Da zeigt sich Gott so ganz anders als die Menschen ihn sich denken. Ein Gott, der gar nicht dauernd etwas von den Menschen will, sondern der vielmehr schenkt. Und wenn er etwas will, dann eben "nicht Opfer, sondern Barmherzigkeit"- so wie dieser Gott es später immer wieder seinem Volk durch die Propheten sagen lassen.

Nicht dass der Mensch stirbt, sondern dass er das Leben hat - das Leben in Fülle --- so wird es dann später Jesus endgültig und unwiderruflich formulieren.

 
Liebe Schwestern und Brüder,

diese problematische Abrahams-Erzählung hat also nur den einen Sinn:
Nämlich ein Gottesbild richtig zu stellen.

Diesem Volk Israel zu sagen, dass es für seinen Gott nichts Kostbareres und Wichtigeres gibt als das Leben eines Menschen --- und dass es nichts gibt, was so wichtig wäre, dass man dafür ein solches Leben opfern dürfte.

Und wenn Gott den Abraham in dieser Geschichte „auf die Probe stellt“, wie es ja im Bibeltext heißt, dann sicher nicht, damit ER etwas über diesen Abraham herausfinden kann.

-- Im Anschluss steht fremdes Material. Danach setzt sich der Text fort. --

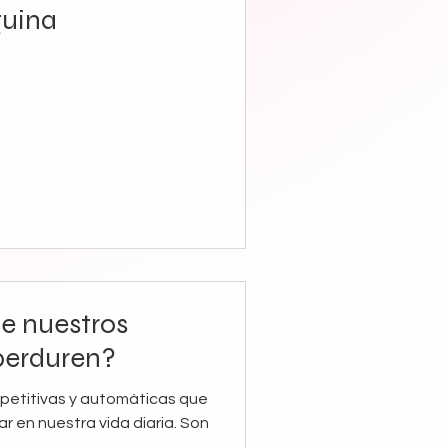
guina
e nuestros
perduren?
epetitivas y automáticas que
r en nuestra vida diaria. Son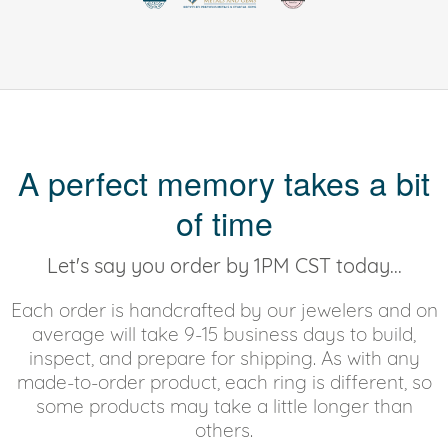
A perfect memory takes a bit
of time
Let's say you order by 1PM CST today...
Each order is handcrafted by our jewelers and on
average will take 9-15 business days to build,
inspect, and prepare for shipping. As with any
made-to-order product, each ring is different, so
some products may take a little longer than
others.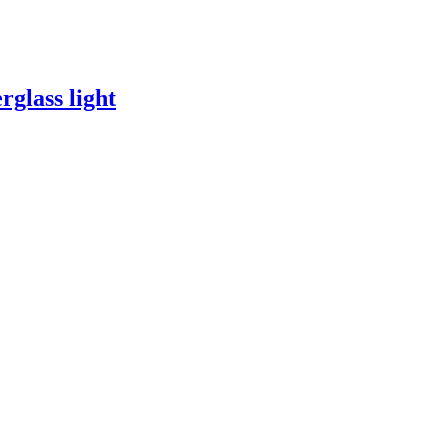
rglass light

Denn Gott kennt ihn doch, der muss ihn nicht erst prüfen ---- Aber diese Prüfung ist wohl notwendig, damit Abraham etwas über IHN, über Gott, herausfindet

Damit es dort auf dem Berg im Land Morija so etwas gibt wie auf dem Berg Tabor: Einen neuen Blick.

Dass Abraham seinen Gott neu sehen kann, in einem anderen Licht, im richtigen Licht, im hellen Licht Gottes ------- So dass er seinem Volk sagen kann:
Nicht Opfer, sondern Barmherzigkeit will Gott,   
nicht Opfer, sondern Liebe und Gerechtigkeit, denn darin liegt Segen. 

Und - vielleicht soll Abraham aber auch etwas über sich selbst herausfinden: Wie schnell ein Mensch bereit sein kann, einen anderen zu opfern, dann, wenn er damit ein Ziel erreichen will, wenn er MEHR haben will als er bisher hatte.
Und wie schnell man meinen kann, Gott wolle das so.

 
Liebe Schwestern und Brüder,

es ist sicher kein Zufall, dass die Liturgie diese Abrahamsgeschichte so nahe an den Beginn der Österlichen Bußzeit gestellt hat, sondern ich denke, es ist die Aufforderung, auch unser Gottesbild zu überprüfen.

Was ist das für ein Gott, den wir hier verehren, und auf den wir in diesen heiligen 40 Tagen zugehen wollen???

Ist das ein Gott, den wir dauernd bei Laune halten müssen mit schweren Dingen, die wir uns auferlegen??

Ein Gott, der Opfer will - je größer desto besser --- je härter um so lieber?

Je mehr weh es tut, um so mehr freut sich dieser Gott?????

Oder ist er nicht vielleicht doch ganz anders: Ein Gott, der keine schweren Bußübungen und Verrenkungen will, sondern Barmherzigkeit, Gerechtigkeit, Frieden -- sondern ein Gott, der Menschen sucht, die miteinander teilen und füreinander da sind - im Gebet und in Taten?

Ist das ein Gott, den man fürchten muss -- oder ein Gott, den man lieben kann?

Die Antwort muss wohl jede und jeder selbst suchen.

Gott schenkt uns die Zeit dazu -- 40 Tage als Zeit des Heiles und der Gnade.

Ich will dir Segen schenken in Fülle, so sagt Gott zu Abraham ---- so viel Segen, dass Abraham ihn gar nicht alle für sich behalten kann, sondern selbst zum Segen wird für andere. Das ist die Zusage Gottes.

Und diese Segens-Zusage Gottes, liebe Schwestern und Brüder, die gilt auch uns – damit auch wir Segen sind für andere.

Ich wünsche Ihnen eine fruchtbare Fastenzeit -
als eine spannende Zeit mit einem Gott, der schon unser Leben will, sogar unser ganzes Leben --
aber eben nicht als Opfer für sich selbst,
sondern damit es zum Segen wird - für uns und für andere.